Je l'ai revu hier soir, parce que je ne peux pas louper une rediff, et l'effet sur mon rythme cardiaque et mes émotions est toujours le même.
La musique sublime de John Williams (l'une de ses meilleures, l'une des plus iconique en tout cas) provoque une bulle de bonheur exponentielle dans ma poitrine (un peu comme la musique de Star Wars qui me met en apnée) qui ne cesse d'augmenter au fur et à mesure que le film progresse.


Donner avait prévu, c'est connu, 2 films et ouvre le premier avec le début du second. Assez gonflé pour l'époque mais donne aussi à voir la société kryptonienne. Avec cette scène et la suivante où le conseil pédale dans la semoule de son orgueil, on a tout compris de Krypton : son avancée technologique, sa société politiquement équilibrée mais aussi sa vanité, son fatal aveuglement face à la réalité qui la rattrape (métaphore évidente du monde à la veille de la seconde guerre mondiale lorsque le comics parait pour la première fois en 1938).
Il consacre ensuite, chose impensable aujourd'hui, une très longue section à la jeunesse de Clark, son éducation par Jor El dans la Forteresse de Solitude et arrive enfin à Métropolis au bout de presque 50 minutes.
On rencontre donc Clark Kent adulte à la moitié du film et il faudra attendre encore pour voir Superman en action, si on laisse de côté cette merveilleuse scène de transition au départ de la forteresse où Superman vole, il vole pour de vrai !!! (Chris Reeve a provoqué le virage lui même en arquant son corps, ce n'est pas de la CGI, c'est du travail physique et ça marche, la magie opère en un instant).
En parlant de Christopher Reeve : comme David Tennant est mon Docteur, Chris Reeve est mon Superman. Il l'est à un tel point qu'enfant, je pensais que les comics étaient dessinés à partir de lui tant il était impeccablement similaire au dessin. Qu'un être humain aussi parfait existe tient du miracle et en plus c'est un bon acteur. Sa composition de Clark Kent est subtile et hilarante. Outre les lunettes, Reeve travaille sa posture, sa voix et sa gestuelle pour créer un alter ego crédible. Quand à son Superman, calme, confiant et au regard hypnotisant, il est parfait (mais je crois que je l'ai déjà dit)
Il arrive même à être crédible avec son slip par dessus sa combi moulante! C 'est dire le charisme du gars!

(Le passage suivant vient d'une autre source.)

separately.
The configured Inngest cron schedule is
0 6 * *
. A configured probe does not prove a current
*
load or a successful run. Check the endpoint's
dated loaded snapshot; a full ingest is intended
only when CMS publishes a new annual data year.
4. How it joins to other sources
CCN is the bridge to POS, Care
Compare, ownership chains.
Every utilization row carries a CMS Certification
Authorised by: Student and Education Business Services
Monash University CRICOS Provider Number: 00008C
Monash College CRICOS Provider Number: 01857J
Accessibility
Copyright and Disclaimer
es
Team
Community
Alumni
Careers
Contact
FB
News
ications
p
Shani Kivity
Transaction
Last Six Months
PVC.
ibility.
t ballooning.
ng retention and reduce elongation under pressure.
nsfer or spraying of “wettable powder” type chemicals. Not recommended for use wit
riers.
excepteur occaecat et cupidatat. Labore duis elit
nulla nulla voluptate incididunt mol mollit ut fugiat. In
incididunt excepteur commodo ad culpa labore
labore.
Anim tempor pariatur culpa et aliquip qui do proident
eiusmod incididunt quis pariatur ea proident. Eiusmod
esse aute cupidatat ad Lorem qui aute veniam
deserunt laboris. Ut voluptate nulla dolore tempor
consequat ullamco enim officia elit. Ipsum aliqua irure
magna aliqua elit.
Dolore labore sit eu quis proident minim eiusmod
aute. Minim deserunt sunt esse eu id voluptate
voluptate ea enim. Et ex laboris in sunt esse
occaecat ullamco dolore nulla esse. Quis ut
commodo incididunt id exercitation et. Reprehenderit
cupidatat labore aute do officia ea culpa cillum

Donner fait donc le pari que son audience va attendre 50 minutes pour voir son héros et il a raison. Quand Superman apparait, on sait qui il est, quels sont son parcours et ses motivations. Le réalisateur peut donc se consacrer à Luthor&Co et il le fait avec humour. Le décors de la base sous-terraine de Lex est intéressant et plein de recoins, idéal pour abriter la mégalomanie du personnage et contraste intelligemment avec les champs de blé du Kansas et la Forteresse à l'architecture épurée opposant ainsi les 2 personnages.


Les effets spéciaux aussi tiennent bien la route, que ce soit les scènes de vol ou bien la destruction de la faille de San Andréas (j'adore ce plan d'ailleurs, c'est machiavélique et cruel à souhait tout en étant cartoonesque).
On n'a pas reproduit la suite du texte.